Hall of Fame player. World Cup veteran. Former NCAA, university, club and Canadian under-20 coach. TV and newspaper analyst.

Paul James's soccer pedigree is long and distinguished.

But away from the pitch, James lived a secret hell. For more than a decade, the intense, meticulous coach was a crack cocaine addict who lived in fear that his secret might leak out.

The 48-year-old James, after three trips to rehab, lifts the veil on his addiction in a self-published E-book called Cracked Open.

"In spite of losing so much – including my soccer employment, my financial security, and, many times over, my dignity – I appreciate that I should take comfort from the fact in 2012, I am indeed fortunate to be alive," writes James.

James showed The Canadian Press excerpts from the book, which is slated for release Monday. It is a white-knuckle journey through addiction that also holds a mirror up to Canadian soccer.

Canadian soccer officials, coaches and players will read the book with interest and – in some cases – foreboding. Many of today's Canadian stars passed through James' youth team and some did not behave well.

James hopes his harrowing past might help shed light on addiction – and ultimately help others see warning signs and seek/provide help.

"For me, drug addiction has proven to be a cruel disease with no simple remedy – not a moral failing or a weakness of mind, but a unique, personal, and devastating experience," he writes.

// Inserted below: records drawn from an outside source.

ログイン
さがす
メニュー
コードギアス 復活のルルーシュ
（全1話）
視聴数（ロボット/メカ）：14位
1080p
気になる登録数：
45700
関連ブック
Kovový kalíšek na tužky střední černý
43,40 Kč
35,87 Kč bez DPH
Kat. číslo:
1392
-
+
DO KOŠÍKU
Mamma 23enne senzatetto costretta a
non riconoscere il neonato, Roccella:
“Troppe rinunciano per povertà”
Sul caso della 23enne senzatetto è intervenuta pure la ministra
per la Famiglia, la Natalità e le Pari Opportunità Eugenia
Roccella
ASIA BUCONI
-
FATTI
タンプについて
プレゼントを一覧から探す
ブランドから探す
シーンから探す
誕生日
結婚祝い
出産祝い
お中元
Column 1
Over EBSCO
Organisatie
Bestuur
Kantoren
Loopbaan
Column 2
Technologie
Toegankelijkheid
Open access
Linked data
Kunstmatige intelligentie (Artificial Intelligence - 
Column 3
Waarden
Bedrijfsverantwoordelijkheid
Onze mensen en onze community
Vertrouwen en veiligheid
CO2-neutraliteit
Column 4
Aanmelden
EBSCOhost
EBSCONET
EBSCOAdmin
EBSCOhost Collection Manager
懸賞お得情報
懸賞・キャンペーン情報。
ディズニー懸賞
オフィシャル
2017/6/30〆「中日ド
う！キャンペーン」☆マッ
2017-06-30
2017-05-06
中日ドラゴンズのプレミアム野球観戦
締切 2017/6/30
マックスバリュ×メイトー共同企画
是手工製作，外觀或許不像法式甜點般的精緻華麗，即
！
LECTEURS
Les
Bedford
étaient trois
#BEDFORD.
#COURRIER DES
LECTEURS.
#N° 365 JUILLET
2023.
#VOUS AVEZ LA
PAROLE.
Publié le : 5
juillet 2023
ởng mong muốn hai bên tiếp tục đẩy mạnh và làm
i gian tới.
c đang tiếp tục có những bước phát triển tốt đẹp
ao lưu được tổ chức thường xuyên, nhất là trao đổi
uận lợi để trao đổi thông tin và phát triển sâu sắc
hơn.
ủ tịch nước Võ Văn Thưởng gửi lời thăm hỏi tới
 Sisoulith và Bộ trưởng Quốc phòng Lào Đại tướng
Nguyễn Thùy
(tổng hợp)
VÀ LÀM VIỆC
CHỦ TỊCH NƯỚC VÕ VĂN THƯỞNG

His double life will come as a shock to many.

"Everybody has said that to me. Anyone that I've opened up (to) has been stunned and shocked," he said in an interview. "It's not a badge of honour to wear but what it is, it's to alert people and society in general that you never know what's going on behind closed doors."

He pulls no punches in the book, detailing disturbing incidents as the drug pulled him down one ugly rabbit hole after another.

Ten weeks before coaching Canada at the FIFA 2001 World Youth Championships, he found himself bloody and in need of stitches (he later had 16 to close three facial cuts), dazed and without any money "somewhere along Queen Street in Toronto."

On a trip to London, England, after another incident with crack, he found himself at an automatic teller paying off the woman who apparently lived in the house where he was using.

In Saskatoon, after another episode, he was robbed with a Stanley knife at his throat.

"It was another nasty experience in a subculture that I was now a part of," he writes. "Living the double life was terrorizing."

And yet James kept functioning – and in most cases succeeding – as a coach.

He took his under-20 Canadian team to the 2001 World Youth Championship. And from 2004 to 2009 as "master coach" of York University soccer program, he led the women's team to four championship appearances. He was CIS women's coach of the year in 2007.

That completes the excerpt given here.